A faithful copy of the data below is required, leaving out every picture.

--- Supplied records Enclosed Below ---

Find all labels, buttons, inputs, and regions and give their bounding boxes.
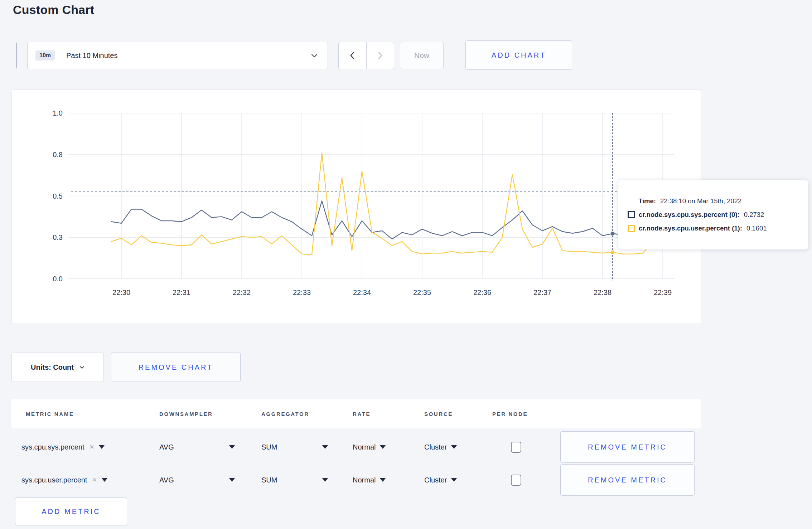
tooltip-series-row: cr.node.sys.cpu.sys.percent (0): 0.2732 <box>628 211 808 219</box>
chart-card: 0.00.30.50.81.022:3022:3122:3222:3322:34… <box>11 89 701 324</box>
caret-down-icon[interactable] <box>99 445 105 449</box>
tooltip-time-value: 22:38:10 on Mar 15th, 2022 <box>660 197 741 205</box>
toolbar-divider <box>16 43 17 68</box>
chevron-right-icon <box>378 52 383 59</box>
time-pager <box>338 42 394 69</box>
downsampler-value[interactable]: AVG <box>159 443 174 451</box>
add-metric-button[interactable]: ADD METRIC <box>15 498 127 525</box>
tooltip-user-value: 0.1601 <box>746 224 767 232</box>
header-per-node: PER NODE <box>492 411 528 417</box>
caret-down-icon[interactable] <box>322 445 328 449</box>
tooltip-time-row: Time: 22:38:10 on Mar 15th, 2022 <box>638 197 808 205</box>
tooltip-sys-label: cr.node.sys.cpu.sys.percent (0): <box>639 211 740 219</box>
caret-down-icon[interactable] <box>380 445 386 449</box>
tooltip-user-label: cr.node.sys.cpu.user.percent (1): <box>639 224 742 232</box>
downsampler-value[interactable]: AVG <box>159 476 174 484</box>
svg-text:0.5: 0.5 <box>53 192 63 200</box>
header-aggregator: AGGREGATOR <box>261 411 309 417</box>
header-rate: RATE <box>353 411 371 417</box>
time-range-label: Past 10 Minutes <box>66 52 117 60</box>
svg-text:22:36: 22:36 <box>473 288 491 296</box>
svg-text:22:37: 22:37 <box>533 288 551 296</box>
svg-text:22:31: 22:31 <box>173 288 190 296</box>
svg-text:0.8: 0.8 <box>53 151 63 159</box>
svg-text:0.0: 0.0 <box>53 275 63 283</box>
sys-series-swatch-icon <box>628 211 635 218</box>
per-node-checkbox[interactable] <box>511 475 521 486</box>
units-select[interactable]: Units: Count <box>11 353 104 382</box>
metrics-table-header: METRIC NAME DOWNSAMPLER AGGREGATOR RATE … <box>11 399 701 428</box>
per-node-checkbox[interactable] <box>511 442 521 453</box>
chevron-down-icon <box>311 54 318 58</box>
now-button[interactable]: Now <box>400 42 444 69</box>
caret-down-icon[interactable] <box>229 478 235 482</box>
rate-value[interactable]: Normal <box>353 476 376 484</box>
caret-down-icon[interactable] <box>451 445 457 449</box>
metric-name-value: sys.cpu.sys.percent <box>21 443 84 451</box>
remove-metric-button[interactable]: REMOVE METRIC <box>560 464 695 496</box>
aggregator-value[interactable]: SUM <box>261 443 277 451</box>
caret-down-icon[interactable] <box>229 445 235 449</box>
time-range-select[interactable]: 10m Past 10 Minutes <box>27 42 328 69</box>
svg-text:22:30: 22:30 <box>112 288 130 296</box>
svg-text:22:32: 22:32 <box>233 288 251 296</box>
header-source: SOURCE <box>424 411 453 417</box>
metric-row: sys.cpu.user.percent × AVG SUM Normal Cl… <box>11 464 701 496</box>
remove-metric-button[interactable]: REMOVE METRIC <box>560 431 695 463</box>
clear-metric-icon[interactable]: × <box>92 475 97 485</box>
svg-text:22:34: 22:34 <box>353 288 371 296</box>
source-value[interactable]: Cluster <box>424 476 447 484</box>
cpu-chart-svg[interactable]: 0.00.30.50.81.022:3022:3122:3222:3322:34… <box>12 90 701 324</box>
svg-text:22:33: 22:33 <box>293 288 311 296</box>
chevron-down-icon <box>79 366 84 369</box>
svg-text:0.3: 0.3 <box>53 233 63 241</box>
prev-interval-button[interactable] <box>339 42 367 69</box>
svg-text:1.0: 1.0 <box>53 109 63 117</box>
header-metric-name: METRIC NAME <box>26 411 74 417</box>
svg-text:22:35: 22:35 <box>413 288 431 296</box>
metric-row: sys.cpu.sys.percent × AVG SUM Normal Clu… <box>11 431 701 464</box>
chevron-left-icon <box>350 52 355 59</box>
svg-text:22:39: 22:39 <box>654 288 672 296</box>
rate-value[interactable]: Normal <box>353 443 376 451</box>
custom-chart-page: Custom Chart 10m Past 10 Minutes Now ADD… <box>0 0 812 529</box>
tooltip-time-label: Time: <box>638 197 656 205</box>
tooltip-series-row: cr.node.sys.cpu.user.percent (1): 0.1601 <box>628 224 808 232</box>
caret-down-icon[interactable] <box>451 478 457 482</box>
remove-chart-button[interactable]: REMOVE CHART <box>111 353 241 382</box>
caret-down-icon[interactable] <box>322 478 328 482</box>
chart-tooltip: Time: 22:38:10 on Mar 15th, 2022 cr.node… <box>618 180 808 249</box>
user-series-swatch-icon <box>628 225 635 232</box>
add-chart-button[interactable]: ADD CHART <box>465 40 572 70</box>
metric-name-value: sys.cpu.user.percent <box>21 476 87 484</box>
header-downsampler: DOWNSAMPLER <box>159 411 213 417</box>
source-value[interactable]: Cluster <box>424 443 447 451</box>
page-title: Custom Chart <box>13 3 94 17</box>
caret-down-icon[interactable] <box>102 478 107 482</box>
caret-down-icon[interactable] <box>380 478 386 482</box>
aggregator-value[interactable]: SUM <box>261 476 277 484</box>
time-range-badge: 10m <box>35 50 55 60</box>
tooltip-sys-value: 0.2732 <box>744 211 764 219</box>
next-interval-button[interactable] <box>367 42 394 69</box>
svg-text:22:38: 22:38 <box>594 288 612 296</box>
clear-metric-icon[interactable]: × <box>90 442 94 452</box>
units-select-label: Units: Count <box>31 363 74 372</box>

--- End of Enclosed Supplied records ---

--- Result for this exercise ---
Find all labels, buttons, inputs, and regions and give their bounding boxes.
tooltip-series-row: cr.node.sys.cpu.sys.percent (0): 0.2732 <box>628 211 808 219</box>
chart-card: 0.00.30.50.81.022:3022:3122:3222:3322:34… <box>11 89 701 324</box>
caret-down-icon[interactable] <box>99 445 105 449</box>
tooltip-time-value: 22:38:10 on Mar 15th, 2022 <box>660 197 741 205</box>
toolbar-divider <box>16 43 17 68</box>
chevron-right-icon <box>378 52 383 59</box>
time-pager <box>338 42 394 69</box>
downsampler-value[interactable]: AVG <box>159 443 174 451</box>
add-metric-button[interactable]: ADD METRIC <box>15 498 127 525</box>
tooltip-user-value: 0.1601 <box>746 224 767 232</box>
header-per-node: PER NODE <box>492 411 528 417</box>
caret-down-icon[interactable] <box>322 445 328 449</box>
tooltip-time-row: Time: 22:38:10 on Mar 15th, 2022 <box>638 197 808 205</box>
tooltip-sys-label: cr.node.sys.cpu.sys.percent (0): <box>639 211 740 219</box>
caret-down-icon[interactable] <box>380 445 386 449</box>
tooltip-user-label: cr.node.sys.cpu.user.percent (1): <box>639 224 742 232</box>
downsampler-value[interactable]: AVG <box>159 476 174 484</box>
svg-text:0.5: 0.5 <box>53 192 63 200</box>
header-aggregator: AGGREGATOR <box>261 411 309 417</box>
header-rate: RATE <box>353 411 371 417</box>
time-range-label: Past 10 Minutes <box>66 52 117 60</box>
svg-text:22:36: 22:36 <box>473 288 491 296</box>
svg-text:22:37: 22:37 <box>533 288 551 296</box>
svg-text:22:31: 22:31 <box>173 288 190 296</box>
svg-text:0.8: 0.8 <box>53 151 63 159</box>
svg-text:0.0: 0.0 <box>53 275 63 283</box>
sys-series-swatch-icon <box>628 211 635 218</box>
per-node-checkbox[interactable] <box>511 475 521 486</box>
units-select[interactable]: Units: Count <box>11 353 104 382</box>
metrics-table-header: METRIC NAME DOWNSAMPLER AGGREGATOR RATE … <box>11 399 701 428</box>
per-node-checkbox[interactable] <box>511 442 521 453</box>
chevron-down-icon <box>311 54 318 58</box>
now-button[interactable]: Now <box>400 42 444 69</box>
caret-down-icon[interactable] <box>229 478 235 482</box>
rate-value[interactable]: Normal <box>353 476 376 484</box>
caret-down-icon[interactable] <box>451 445 457 449</box>
metric-name-value: sys.cpu.sys.percent <box>21 443 84 451</box>
remove-metric-button[interactable]: REMOVE METRIC <box>560 464 695 496</box>
aggregator-value[interactable]: SUM <box>261 443 277 451</box>
caret-down-icon[interactable] <box>229 445 235 449</box>
time-range-select[interactable]: 10m Past 10 Minutes <box>27 42 328 69</box>
svg-text:22:30: 22:30 <box>112 288 130 296</box>
svg-text:22:32: 22:32 <box>233 288 251 296</box>
header-source: SOURCE <box>424 411 453 417</box>
metric-row: sys.cpu.user.percent × AVG SUM Normal Cl… <box>11 464 701 496</box>
remove-metric-button[interactable]: REMOVE METRIC <box>560 431 695 463</box>
clear-metric-icon[interactable]: × <box>92 475 97 485</box>
svg-text:22:34: 22:34 <box>353 288 371 296</box>
source-value[interactable]: Cluster <box>424 476 447 484</box>
cpu-chart-svg[interactable]: 0.00.30.50.81.022:3022:3122:3222:3322:34… <box>12 90 701 324</box>
svg-text:22:33: 22:33 <box>293 288 311 296</box>
chevron-down-icon <box>79 366 84 369</box>
svg-text:0.3: 0.3 <box>53 233 63 241</box>
prev-interval-button[interactable] <box>339 42 367 69</box>
svg-text:1.0: 1.0 <box>53 109 63 117</box>
header-metric-name: METRIC NAME <box>26 411 74 417</box>
svg-text:22:35: 22:35 <box>413 288 431 296</box>
metric-row: sys.cpu.sys.percent × AVG SUM Normal Clu… <box>11 431 701 464</box>
chevron-left-icon <box>350 52 355 59</box>
svg-text:22:39: 22:39 <box>654 288 672 296</box>
rate-value[interactable]: Normal <box>353 443 376 451</box>
custom-chart-page: Custom Chart 10m Past 10 Minutes Now ADD… <box>0 0 812 529</box>
tooltip-time-label: Time: <box>638 197 656 205</box>
tooltip-series-row: cr.node.sys.cpu.user.percent (1): 0.1601 <box>628 224 808 232</box>
caret-down-icon[interactable] <box>451 478 457 482</box>
remove-chart-button[interactable]: REMOVE CHART <box>111 353 241 382</box>
caret-down-icon[interactable] <box>322 478 328 482</box>
chart-tooltip: Time: 22:38:10 on Mar 15th, 2022 cr.node… <box>618 180 808 249</box>
user-series-swatch-icon <box>628 225 635 232</box>
add-chart-button[interactable]: ADD CHART <box>465 40 572 70</box>
metric-name-value: sys.cpu.user.percent <box>21 476 87 484</box>
header-downsampler: DOWNSAMPLER <box>159 411 213 417</box>
source-value[interactable]: Cluster <box>424 443 447 451</box>
page-title: Custom Chart <box>13 3 94 17</box>
caret-down-icon[interactable] <box>102 478 107 482</box>
caret-down-icon[interactable] <box>380 478 386 482</box>
aggregator-value[interactable]: SUM <box>261 476 277 484</box>
time-range-badge: 10m <box>35 50 55 60</box>
tooltip-sys-value: 0.2732 <box>744 211 764 219</box>
next-interval-button[interactable] <box>367 42 394 69</box>
svg-text:22:38: 22:38 <box>594 288 612 296</box>
clear-metric-icon[interactable]: × <box>90 442 94 452</box>
units-select-label: Units: Count <box>31 363 74 372</box>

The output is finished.